Topics

| pdf version

About the Splunk Admin Manual

How Splunk Works


Splunk > The IT Search Company

  • Search and navigate IT data from applications, servers and network devices in real-time.
  • Download Splunk

Localized Splunk documentation

Looking for Splunk documentation in other languages?

Configure character set encoding

This documentation does not apply to the most recent version of Splunk.

This documentation applies to the following versions of Splunk: 3.3 , 3.3.1 , 3.3.2 , 3.3.3 , 3.3.4 , 3.4 , 3.4.1 , 3.4.2 , 3.4.3 , 3.4.5 , 3.4.6 , 3.4.8 , 3.4.9 , 3.4.10 , 3.4.11 , 3.4.12 , 3.4.13

Configure character set encoding

Splunk allows you to configure character set encoding for your data sources. Splunk has built in character set specifications to support internationalization of your Splunk deployment. Splunk supports 71 languages (including 20 that aren't UTF-8 encoded). You can Retrieve a list of Splunk's valid character encoding specifications using the iconv -l command on most *nix systems.

Splunk attempts to apply UTF-8 encoding to your sources by default. If a source doesn't use UTF-8 encoding or is a non-ASCII file, Splunk will try and convert data from the source to UTF-8 encoding unless you specify a character set to use by setting the CHARSET key in props.conf.

Note: If a source's character set encoding is valid, but some characters from the specification are not valid in the encoding you specify then Splunk escapes the invalid characters as hex values (for example: "\xF3").


Supported character sets

Language Code
Arabic CP1256
Arabic ISO-8859-6
Armenian i ARMSCII-8
Belarus CP1251
Bulgarian ISO-8859-5
Czech ISO-8859-2
Georgian Georgian-Academy
Greek ISO-8859-7
Hebrew ISO-8859-8
Japanese EUC-JP
Japanese SHIFT-JIS
Korean EUC-KR
Russian CP1251
Russian ISO-8859-5
Russian KOI8-R
Slovak CP1250
Slovenian ISO-8859-2
Thai TIS-620
Ukrainian KOI8-U
Vietnamese VISCII


Manually specify a character set

Manually specify a character set to apply to a source by setting the CHARSET key for a source in props.conf.

For example, if you have a source the is in Greek and that uses ISO-8859-7 encoding, set CHARSET=ISO-8859-7 for that source in props.conf.

[source::$SOURCE]
CHARSET=ISO-8859-7


Automatically specify a character set

Splunk can automatically detect languages and proper character sets using its sophisticated character set encoding algorithm.

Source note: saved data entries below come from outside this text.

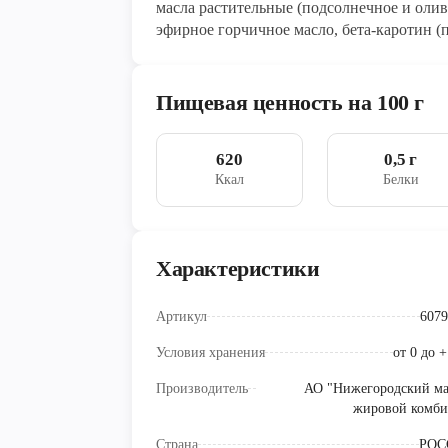
масла растительные (подсолнечное и оливк
эфирное горчичное масло, бета-каротин 
Пищевая ценность на 100 г
620
0,5 г
Ккал
Белки
Характеристики
Артикул
6079
Условия хранения
от 0 до 
Производитель
АО "Нижегородский ма
жировой комби
Страна
РОС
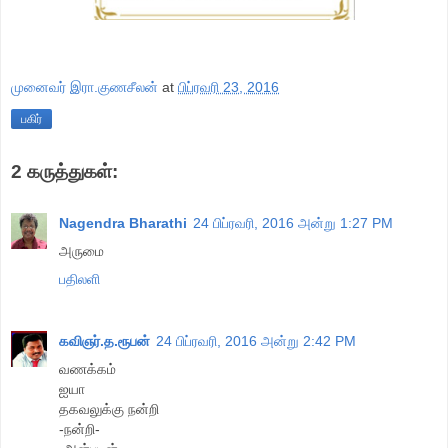
முனைவர் இரா.குணசீலன்
at
பிப்ரவரி 23, 2016
பகிர்
2 கருத்துகள்:
Nagendra Bharathi
24 பிப்ரவரி, 2016 அன்று 1:27 PM
அருமை
பதிலளி
கவிஞர்.த.ரூபன்
24 பிப்ரவரி, 2016 அன்று 2:42 PM
வணக்கம்
ஐயா
தகவலுக்கு நன்றி
-நன்றி-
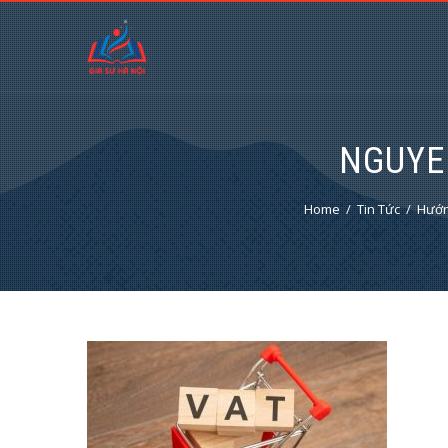
NGUYEN
Home
Tin Tức
Hướn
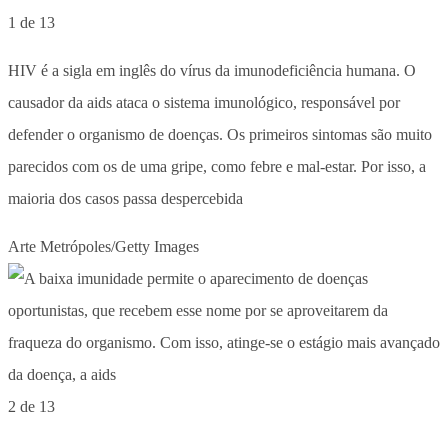
1 de 13
HIV é a sigla em inglês do vírus da imunodeficiência humana. O
causador da aids ataca o sistema imunológico, responsável por
defender o organismo de doenças. Os primeiros sintomas são muito
parecidos com os de uma gripe, como febre e mal-estar. Por isso, a
maioria dos casos passa despercebida
Arte Metrópoles/Getty Images
2 de 13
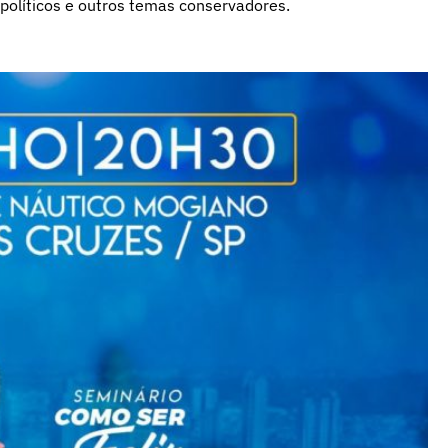
es políticos e outros temas conservadores.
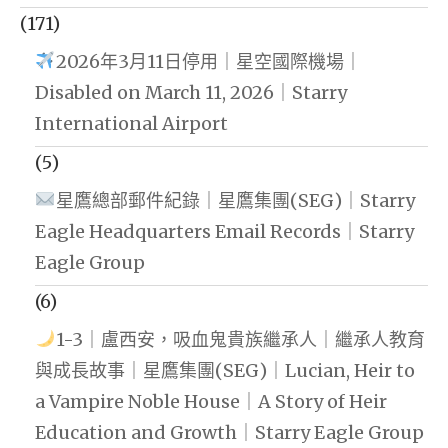
(171)
2026年3月11日停用｜星空國際機場｜
Disabled on March 11, 2026｜Starry
International Airport
(5)
星鷹總部郵件紀錄｜星鷹集團(SEG)｜Starry
Eagle Headquarters Email Records｜Starry
Eagle Group
(6)
1-3｜盧西安，吸血鬼貴族繼承人｜繼承人教育
與成長故事｜星鷹集團(SEG)｜Lucian, Heir to
a Vampire Noble House｜A Story of Heir
Education and Growth｜Starry Eagle Group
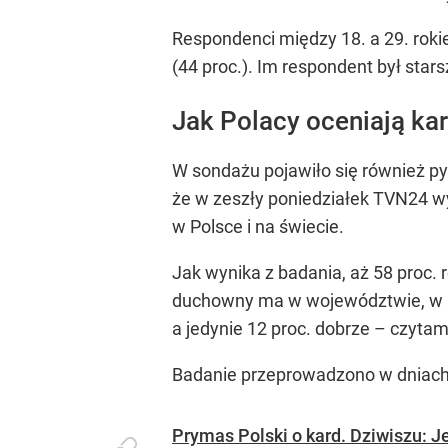
Respondenci między 18. a 29. rokie
(44 proc.). Im respondent był star
Jak Polacy oceniają ka
W sondażu pojawiło się również py
że w zeszły poniedziałek TVN24 w
w Polsce i na świecie.
Jak wynika z badania, aż 58 proc.
duchowny ma w województwie, w kt
a jedynie 12 proc. dobrze – czytam
Badanie przeprowadzono w dniach 
Prymas Polski o kard. Dziwiszu: J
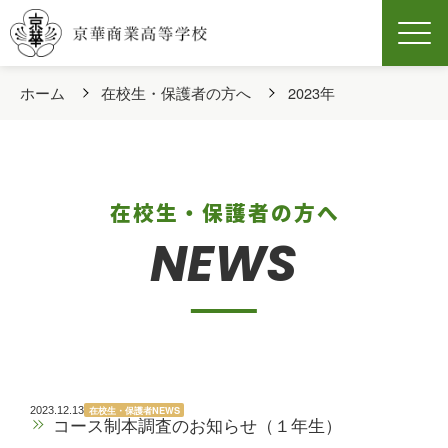
Men
ホーム
在校生・保護者の方へ
2023年
在校生・保護者の方へ
NEWS
在校生・保護者NEWS
2023.12.13
コース制本調査のお知らせ（１年生）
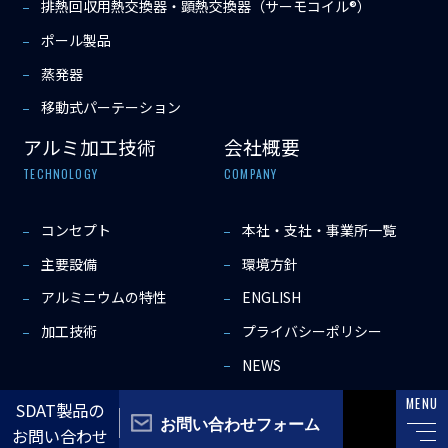
排熱回収用熱交換器・顕熱交換器（サーモコイル®）
ポール製品
蒸発器
移動式パーテーション
アルミ加工技術
会社概要
TECHNOLOGY
COMPANY
コンセプト
本社・支社・事業所一覧
主要設備
環境方針
アルミニウムの特性
ENGLISH
加工技術
プライバシーポリシー
NEWS
MENU
SDAT製品の
Copyright © 2022 SDAT Co.,Ltd All rights reserved.
お問い合わせフォーム
お問い合わせ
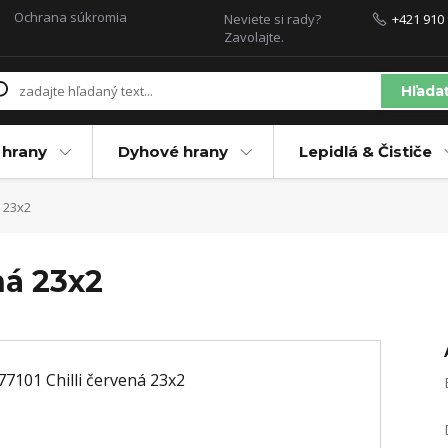
Ochrana súkromia
Neviete si rady?
+421 910 
Zavolajte.
Hľada
 hrany
Dyhové hrany
Lepidlá & Čističe
 23x2
ná 23x2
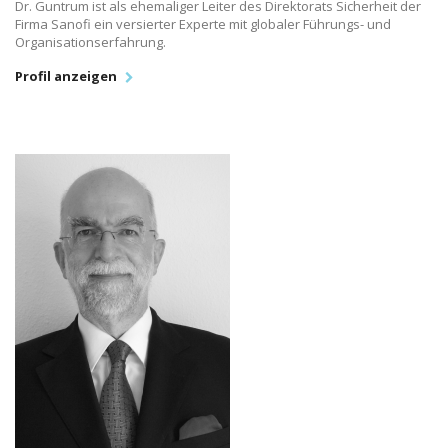
Dr. Guntrum ist als ehemaliger Leiter des Direktorats Sicherheit der
Firma Sanofi ein versierter Experte mit globaler Führungs- und
Organisationserfahrung.
Profil anzeigen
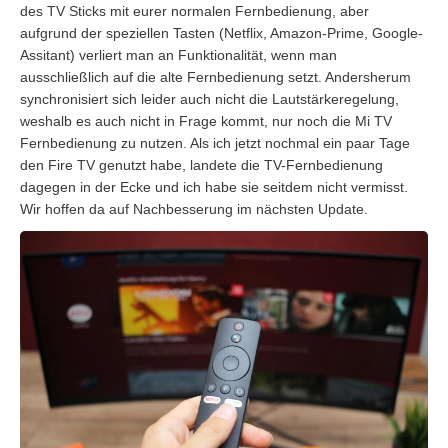
des TV Sticks mit eurer normalen Fernbedienung, aber
aufgrund der speziellen Tasten (Netflix, Amazon-Prime, Google-
Assitant) verliert man an Funktionalität, wenn man
ausschließlich auf die alte Fernbedienung setzt. Andersherum
synchronisiert sich leider auch nicht die Lautstärkeregelung,
weshalb es auch nicht in Frage kommt, nur noch die Mi TV
Fernbedienung zu nutzen. Als ich jetzt nochmal ein paar Tage
den Fire TV genutzt habe, landete die TV-Fernbedienung
dagegen in der Ecke und ich habe sie seitdem nicht vermisst.
Wir hoffen da auf Nachbesserung im nächsten Update.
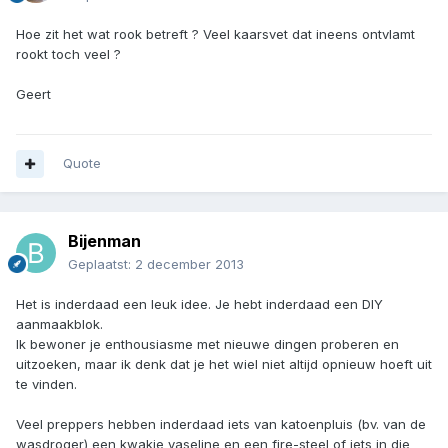
Hoe zit het wat rook betreft ? Veel kaarsvet dat ineens ontvlamt
rookt toch veel ?
Geert
Quote
Bijenman
Geplaatst:
2 december 2013
Het is inderdaad een leuk idee. Je hebt inderdaad een DIY
aanmaakblok.
Ik bewoner je enthousiasme met nieuwe dingen proberen en
uitzoeken, maar ik denk dat je het wiel niet altijd opnieuw hoeft uit
te vinden.
Veel preppers hebben inderdaad iets van katoenpluis (bv. van de
wasdroger) een kwakje vaseline en een fire-steel of iets in die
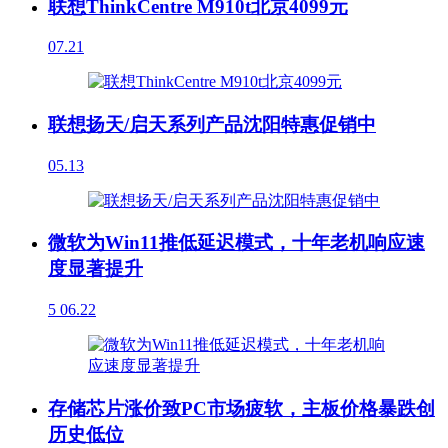
联想ThinkCentre M910t北京4099元
07.21
联想扬天/启天系列产品沈阳特惠促销中
05.13
微软为Win11推低延迟模式，十年老机响应速
度显著提升
5
06.22
存储芯片涨价致PC市场疲软，主板价格暴跌创
历史低位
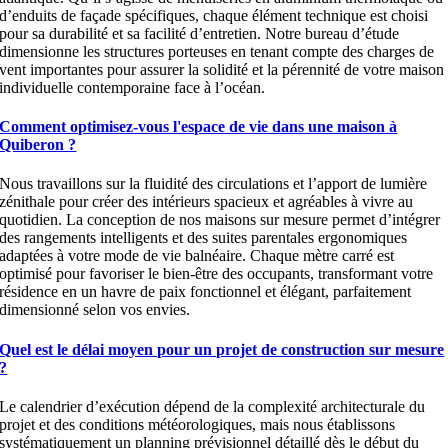
d’enduits de façade spécifiques, chaque élément technique est choisi
pour sa durabilité et sa facilité d’entretien. Notre bureau d’étude
dimensionne les structures porteuses en tenant compte des charges de
vent importantes pour assurer la solidité et la pérennité de votre maison
individuelle contemporaine face à l’océan.
Comment optimisez-vous l'espace de vie dans une maison à
Quiberon ?
Nous travaillons sur la fluidité des circulations et l’apport de lumière
zénithale pour créer des intérieurs spacieux et agréables à vivre au
quotidien. La conception de nos maisons sur mesure permet d’intégrer
des rangements intelligents et des suites parentales ergonomiques
adaptées à votre mode de vie balnéaire. Chaque mètre carré est
optimisé pour favoriser le bien-être des occupants, transformant votre
résidence en un havre de paix fonctionnel et élégant, parfaitement
dimensionné selon vos envies.
Quel est le délai moyen pour un projet de construction sur mesure
?
Le calendrier d’exécution dépend de la complexité architecturale du
projet et des conditions météorologiques, mais nous établissons
systématiquement un planning prévisionnel détaillé dès le début du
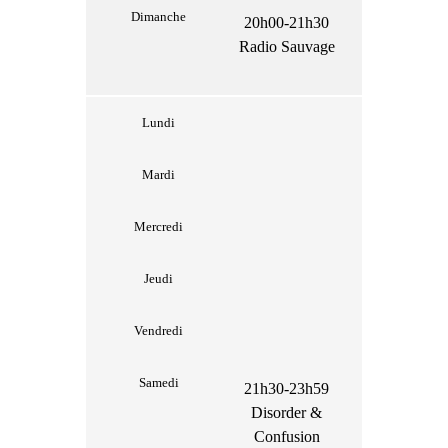
Dimanche
20h00-21h30
Radio Sauvage
Lundi
Mardi
Mercredi
Jeudi
Vendredi
Samedi
21h30-23h59
Disorder &
Confusion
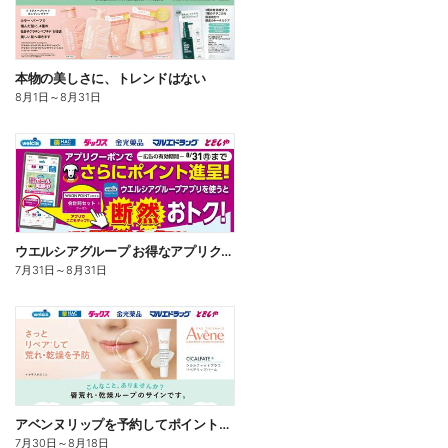
本物の美しさに、トレンドはない
8月1日
～
8月31日
ウエルシアグループ お得なアプリクーポン
7月31日
～
8月31日
アベンヌリップを予約してポイントゲット!
7月30日
～
8月18日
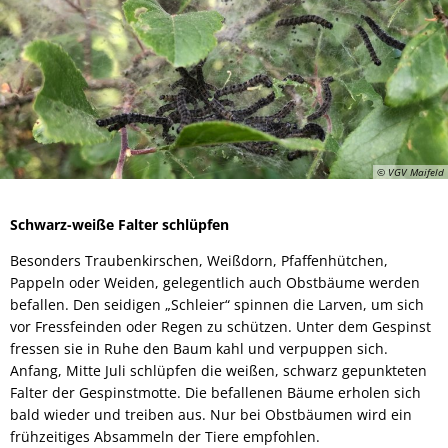
© VGV Maifeld
Schwarz-weiße Falter schlüpfen
Besonders Traubenkirschen, Weißdorn, Pfaffenhütchen,
Pappeln oder Weiden, gelegentlich auch Obstbäume werden
befallen. Den seidigen „Schleier“ spinnen die Larven, um sich
vor Fressfeinden oder Regen zu schützen. Unter dem Gespinst
fressen sie in Ruhe den Baum kahl und verpuppen sich.
Anfang, Mitte Juli schlüpfen die weißen, schwarz gepunkteten
Falter der Gespinstmotte. Die befallenen Bäume erholen sich
bald wieder und treiben aus. Nur bei Obstbäumen wird ein
frühzeitiges Absammeln der Tiere empfohlen.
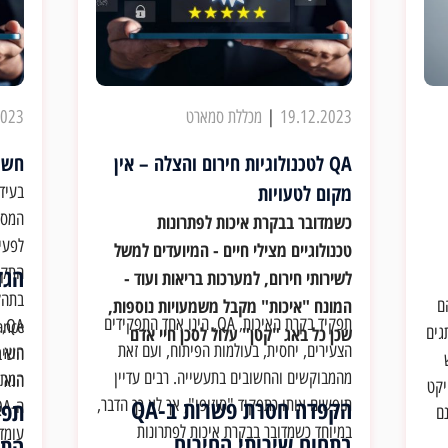
19.12.2023
|
מכללת סמארט
2023
QA לטכנולוגיות חירום והצלה – אין
חשיבות ה A
מקום לטעויות
בעידן
המספ
כשמדובר בבקרת איכות לפתרונות
לפעיל
טכנולוגיים מצילי חיים - המיועדים למשל
הגדרת A
התקי
לשירותי חירום, למערכות בריאות ועוד -
המונח "איכות" מקבל משמעויות נוספות,
ם
תפקיד בקרת האיכות, QA, הינו אחד התפקידים
QA
גים
שכן כל באג "קטן" עלול לסכן חיי אדם
הצעירים, יחסית, בעולמות הפיתוח, ועם זאת
הוא 
מהמבוקשים והחשובים בתעשייה. רבים עדיין
המתמ
הוא 
יקט
הקפדה חסרת פשרות ב-QA
תופשים אותו כתפקיד "סיזיפי", אך לא כך הדבר,
נם
במיוחד כשמדובר בבקרת איכות לפתרונות
עומד
בתחום שירותי החירום
התו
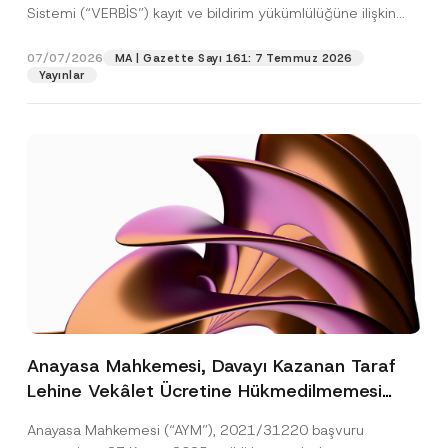
Sistemi (“VERBİS”) kayıt ve bildirim yükümlülüğüne ilişkin
eşikler Kişisel...
[Devamını Oku]
07/07/2026
MA | Gazette Sayı 161: 7 Temmuz 2026
Yayınlar
Anayasa Mahkemesi, Davayı Kazanan Taraf
Lehine Vekâlet Ücretine Hükmedilmemesi
Nedeniyle Mahkemeye Erişim Hakkının İhlal
Anayasa Mahkemesi (“AYM”), 2021/31220 başvuru
Edildiğine Karar Verdi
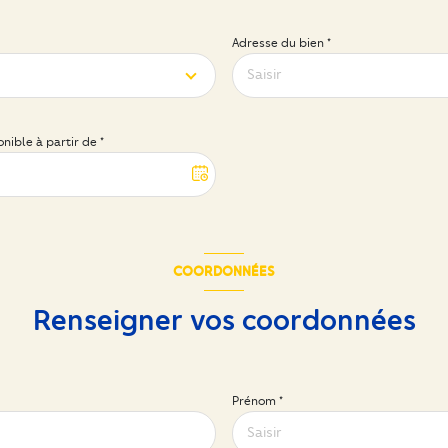
Adresse du bien *
nible à partir de *
COORDONNÉES
Renseigner vos coordonnées
Prénom *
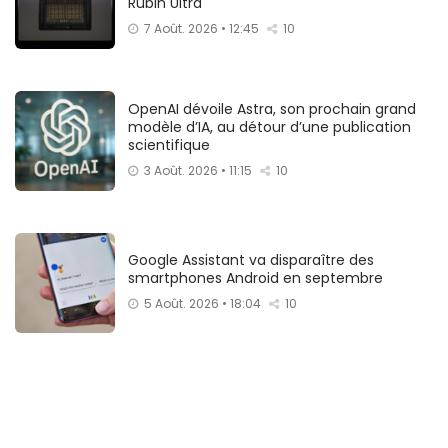
Rubin Ultra
7 Août. 2026 • 12:45
10
OpenAI dévoile Astra, son prochain grand
modèle d’IA, au détour d’une publication
scientifique
3 Août. 2026 • 11:15
10
Google Assistant va disparaître des
smartphones Android en septembre
5 Août. 2026 • 18:04
10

Configure Splunk automatically detect the proper language and character set encoding for a source by setting CHARSET=AUTO for that source in props.conf. For example, if you want Splunk to automatically detect character set encoding for the source "my-foreign-docs", then set CHARSET=AUTO for that source in props.conf.

[my-foreign-docs]
CHARSET=AUTO


If Splunk doesn't recognize a character set

Train Splunk to recognize a character set if you want to use an encoding that Splunk doesn't recognize, by adding a character set sample file to the following directory:

SPLUNK_HOME/etc/ngram-models/_<language>-<encoding>.txt

Once you add the character set specification, then restart Splunk. After you restart, Splunk can recognize sources that use the new character set, and will automatically convert them to UTF-8 format at index time.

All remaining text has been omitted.